Interestingly, married patients are less likely to have BCSHM than unmarried women and have a lower risk of breast-related death. In addition, the lack of health insurance increases the incidence of BCSHM and the risk of death. These indicated that marital status and insurance status may affect how cancer patients get access to health services. It is conceivable that both unmarried and low-income patients have a more vulnerable support network, which may have contributed to the detection of their tumor only after it had metastasized. On the other hand, these factors may in turn affect access to advanced therapies and adequate diseases management. In fact, although the treatment of BC is becoming more effective, it also becomes more complicated and expensive at the same time. Some new drugs, such as monoclonal antibodies, immunomodulators and proteasome inhibitors, have recently been approved for advanced breast cancer and may further increase the cost of treatment and exacerbate these differences31.

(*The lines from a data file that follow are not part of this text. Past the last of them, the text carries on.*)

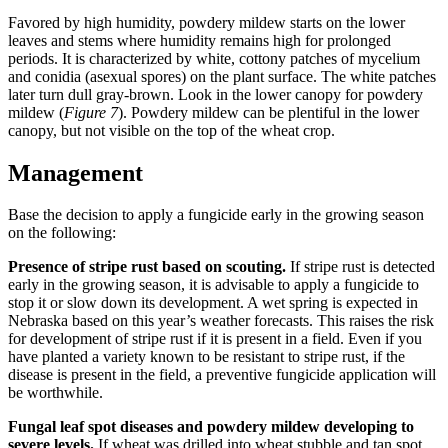
Favored by high humidity, powdery mildew starts on the lower
leaves and stems where humidity remains high for prolonged
periods. It is characterized by white, cottony patches of mycelium
and conidia (asexual spores) on the plant surface. The white patches
later turn dull gray-brown. Look in the lower canopy for powdery
mildew (
Figure 7
). Powdery mildew can be plentiful in the lower
canopy, but not visible on the top of the wheat crop.
Management
Base the decision to apply a fungicide early in the growing season
on the following:
Presence of stripe rust based on scouting.
If stripe rust is detected
early in the growing season, it is advisable to apply a fungicide to
stop it or slow down its development. A wet spring is expected in
Nebraska based on this year’s weather forecasts. This raises the risk
for development of stripe rust if it is present in a field. Even if you
have planted a variety known to be resistant to stripe rust, if the
disease is present in the field, a preventive fungicide application will
be worthwhile.
Fungal leaf spot diseases and powdery mildew developing to
severe levels.
If wheat was drilled into wheat stubble and tan spot,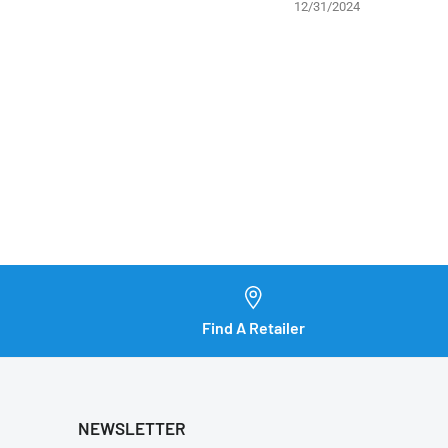
12/31/2024
Find A Retailer
NEWSLETTER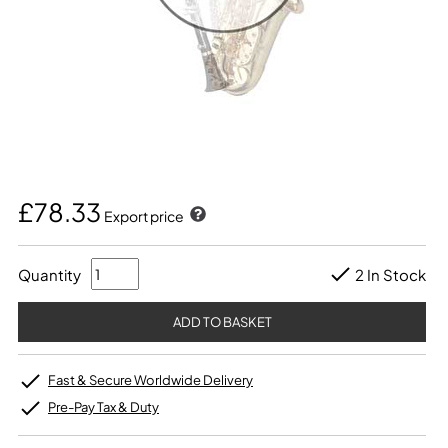
£78.33
Export price
Quantity
2 In Stock
Fast & Secure Worldwide Delivery
Pre-Pay Tax & Duty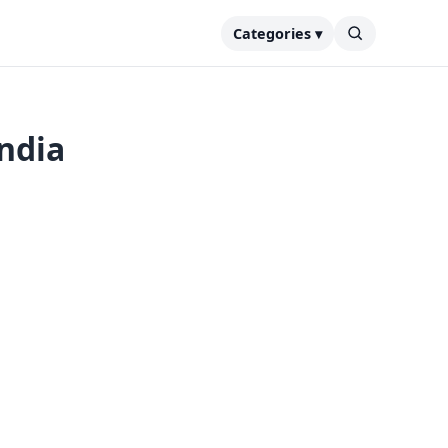
Categories ▾
India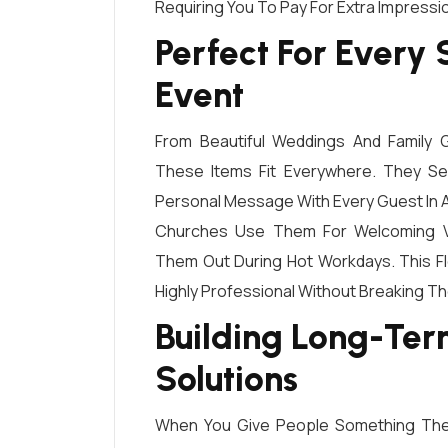
Requiring You To Pay For Extra Impressi
Perfect For Every
Event
From Beautiful Weddings And Family
These Items Fit Everywhere. They Ser
Personal Message With Every Guest In 
Churches Use Them For Welcoming Vi
Them Out During Hot Workdays. This Fl
Highly Professional Without Breaking Th
Building Long-Term
Solutions
When You Give People Something They 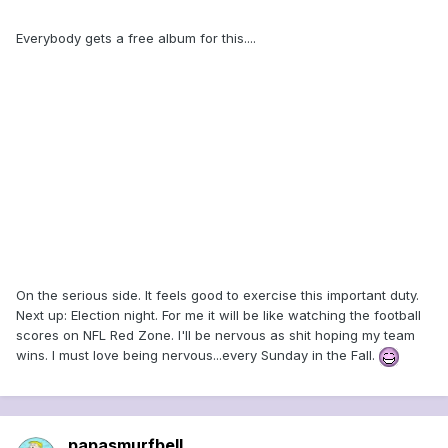
Everybody gets a free album for this....
On the serious side. It feels good to exercise this important duty.
Next up: Election night. For me it will be like watching the football
scores on NFL Red Zone. I'll be nervous as shit hoping my team
wins. I must love being nervous...every Sunday in the Fall.
papasmurfbell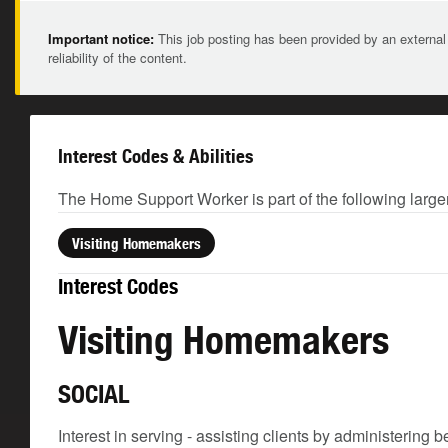
Important notice:
This job posting has been provided by an external
reliability of the content.
Interest Codes & Abilities
The Home Support Worker is part of the following large
Visiting Homemakers
Interest Codes
Visiting Homemakers
SOCIAL
Interest in serving - assisting clients by administering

Our research also involves several implications for future clinical research and practice. First, special attention should be paid to the socio-demographic factors that increase the incidence and mortality of BCSHM. Our results show that black ethnicity, unmarried status, and uninsured status have a relatively higher risk of developing hepatic metastases and a high risk of death. In designing randomized controlled studies, researchers should pay attention to adjusting these confounding factors. Second, patients with unknown molecular typing have a higher risk of BCSHM and poorer survival and also indicating the important role of molecular type in guiding therapies. Unlike previous studies, our results show that younger patients with BCSHM have a better prognosis. Future research is needed to further evaluate and optimize the treatment and management of elderly patients with metastatic breast cancer.

We also acknowledge that this study is limited by its inherent nature. First, since the SEER database does not provide information on the number and size of hepatic metastases, we can not analyze the impact of the size and number of metastases on the prognosis of patients. Future research based on more complete databases should be used to address this important issue. Second, we were unable to evaluate the effect of treatment on the prognosis of patients with BCSHM, since information about liver surgery, endocrine therapy, and HER2-targeted therapy was not recorded in the SEER database, which may help to analyze some of the differences observed in survival based on prognostic variables. Finally, we were not able to analyze other important factors such as performance status, BMI index, and smoking status that may affect morbidity or prognosis because the SEER database did not provide these data.

Conclusions

In conclusion, about 1.43% of BC patients have BCSHM. The incidence and prognosis of BCSHM vary with age, ethnicity, and subtype. Young patients with HER2+ tumors had higher risk for developing BCSHM, but with better prognosis. Advanced age and triple-negative subtype predict worse prognosis. Low socioeconomic status is associated with an increased risk of hepatic metastases and worse prognosis.